Sherzer made a face as if he had been assaulted by a bad smell.
“They don’t go on break for another twenty minutes.”
Kudlacik looked Sherzer up and down – starched khaki shirt buttoned at the collar, starched and pressed khaki pants, gold-colored hair parted in furrows as neat and even as half an acre of corn, and with a back apparently maintained in an upright position by the considerable stick shoved up his ass.
No wonder half the old employees quit, Kudlacik thought.
“I’ll talk to them now,” Stan said, giving Sherzer a hard stare then walking over to the first bay. “What’s your name?” he asked the guy pulling the right rear wheel off a Honda Civic.
“Tyler Jamison. Why?”
“Thanks.” Kudlacik made a note of the new employee’s name and repeated the process the next bay over.
“Emilio Villarosa,” the thirty-something man answered, briefly looking up from the machine that was removing a worn tire from a steel rim. “Who’re you?”
“Detective Stanley Kudlacik.” Stan flashed his tin. Emilio stared at it for half a second then turned back to the tire, now partially freed from the wheel. “I need to ask you some questions about the days before R
obert Randazzo’s family was murdered.”
“That was some really bad stuff. Robert was a good guy. He always treated everybody fair.” Villarosa paused to shoot a glare in Sherzer’s direction.
“Do you remember if anybody had a problem with Mr. Randazzo?

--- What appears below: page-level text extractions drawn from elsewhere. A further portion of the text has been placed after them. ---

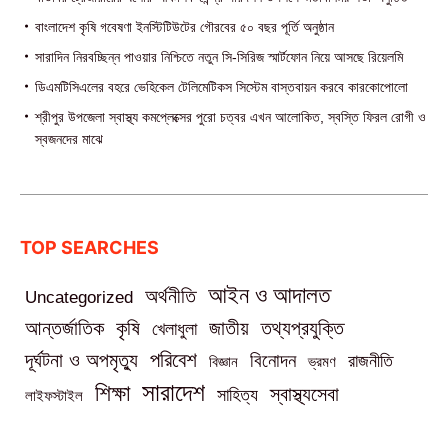
বাংলাদেশ কৃষি গবেষণা ইনস্টিটিউটের গৌরবের ৫০ বছর পূর্তি অনুষ্ঠান
সারাদিন নিরবচ্ছিন্ন পাওয়ার নিশ্চিতে নতুন সি-সিরিজ স্মার্টফোন নিয়ে আসছে রিয়েলমি
ডিএমটিসিএলের বহরে ভেহিকেল টেলিমেটিকস সিস্টেম বাস্তবায়ন করবে কারকোপোলো
শ্রীপুর উপজেলা স্বাস্থ্য কমপ্লেক্সের পুরো চত্বর এখন আলোকিত, স্বস্তি ফিরল রোগী ও
স্বজনদের মাঝে‎
TOP SEARCHES
আইন ও আদালত
অর্থনীতি
Uncategorized
তথ্যপ্রযুক্তি
আন্তর্জাতিক
কৃষি
জাতীয়
খেলাধুলা
পরিবেশ
দূর্ঘটনা ও অপমৃত্যু
বিনোদন
রাজনীতি
বিজ্ঞান
ভ্রমণ
সারাদেশ
শিক্ষা
স্বাস্থ্যসেবা
সাহিত্য
লাইফস্টাইল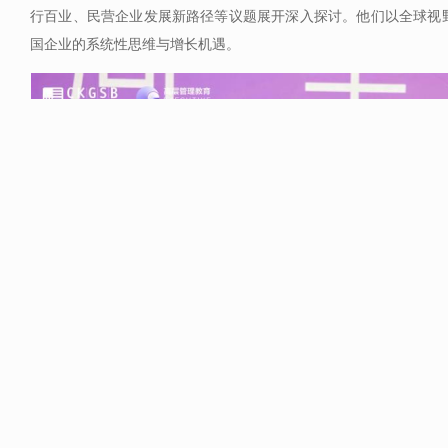
行百业、民营企业发展新路径等议题展开深入探讨。他们以全球视
国企业的系统性思维与增长机遇。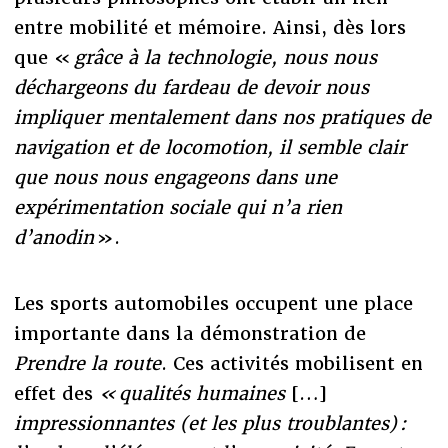
entre mobilité et mémoire. Ainsi, dès lors
que «
grâce à la technologie, nous nous
déchargeons du fardeau de devoir nous
impliquer mentalement dans nos pratiques de
navigation et de locomotion, il semble clair
que nous nous engageons dans une
expérimentation sociale qui n’a rien
d’anodin
».
Les sports automobiles occupent une place
importante dans la démonstration de
Prendre la route
. Ces activités mobilisent en
effet des
« qualités humaines
[…]
impressionnantes (et les plus troublantes) :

Any customers or suppliers who were upset with him?”
“No, like I said, Robert was a good guy.”
“Did he have any arguments with anybody, maybe an ex-employee or one of the other businesses in the neighborhood?”

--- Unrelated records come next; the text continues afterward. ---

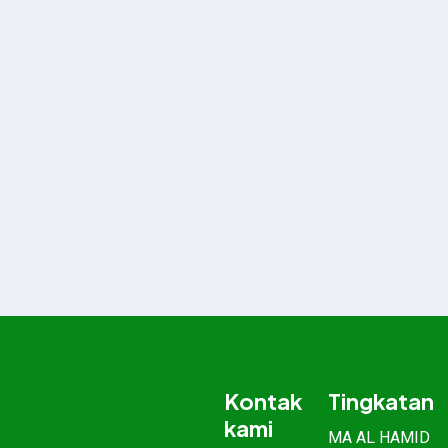
Kontak
Tingkatan
kami
MA AL HAMID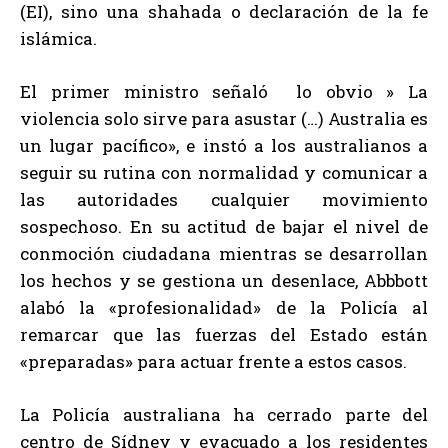
(EI), sino una shahada o declaración de la fe
islámica.
El primer ministro señaló lo obvio » La
violencia solo sirve para asustar (…) Australia es
un lugar pacífico», e instó a los australianos a
seguir su rutina con normalidad y comunicar a
las autoridades cualquier movimiento
sospechoso. En su actitud de bajar el nivel de
conmoción ciudadana mientras se desarrollan
los hechos y se gestiona un desenlace, Abbbott
alabó la «profesionalidad» de la Policía al
remarcar que las fuerzas del Estado están
«preparadas» para actuar frente a estos casos.
La Policía australiana ha cerrado parte del
centro de Sídney y evacuado a los residentes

“No, everything was cool.” Villarosa turned back to the machine and hooked the bar underneath the tire’s bottom rim.
Kudlacik made another checkmark in his notebook and moved on to the next question on his list, sure now that this was going to turn out to be as much of a waste of time as he had expected.

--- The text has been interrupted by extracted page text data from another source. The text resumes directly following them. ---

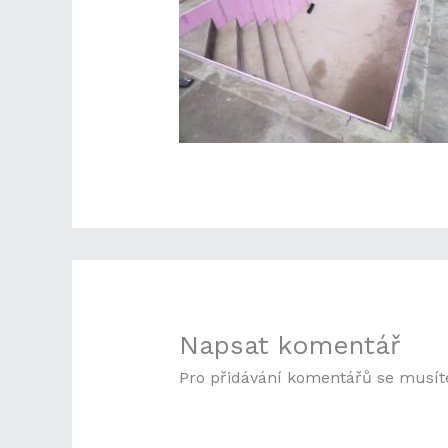
Napsat komentář
Pro přidávání komentářů se musít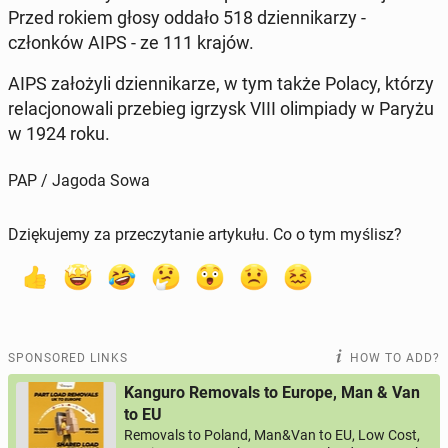
Przed rokiem głosy oddało 518 dzi­en­nikarzy -
członków AIPS - ze 111 krajów.
AIPS za­łożyli dzi­en­nikarze, w tym także Polacy, którzy
relacjonowali prze­bieg igrzysk VIII olimpiady w Paryżu
w 1924 roku.
PAP / Jagoda Sowa
Dziękujemy za przeczytanie artykułu. Co o tym myślisz?
SPONSORED LINKS
HOW TO ADD?
Kanguro Removals to Europe, Man & Van
to EU
Removals to Poland, Man&Van to EU, Low Cost,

“Did anything unusual happen at any time during the week before Mr. Randazzo was killed?”
Villarosa shook his head without looking away from the machine.
“No, not that I remember.”
“What about the customers? Any strange customers? Oddballs? Guys who looked like drug dealers or gang bangers?”
“Hey man, what’s a drug dealer look like? Pimps? We get some pimps now and then. I know what they look like,” Emilio said, laughing.
In frustration Kudlacik flipped to a new page in his pad.
“Anything at all?” Villarosa shook his head and pulled the tire free from the wheel. “Any unusual vehicles? Anything odd in any of the vehicles?”
“One of them had a box of women’s underwear,” Emilio said, smiling. “I mean a big box – panties, bras. There must have been a hundred of ‘em. The guy said he was selling them but we all figured he was some kind of a pervert.”
“Underwear,” Stan mumbled and jotted “panties” on his pad. “Anything else? Drugs, explosives, guns?”
“Drugs and guns? Hell, man, we find that stuff all the time, but we don’t touch it. You don’t mess with those people. They think you did something to their stash, they’ll kill you dead.”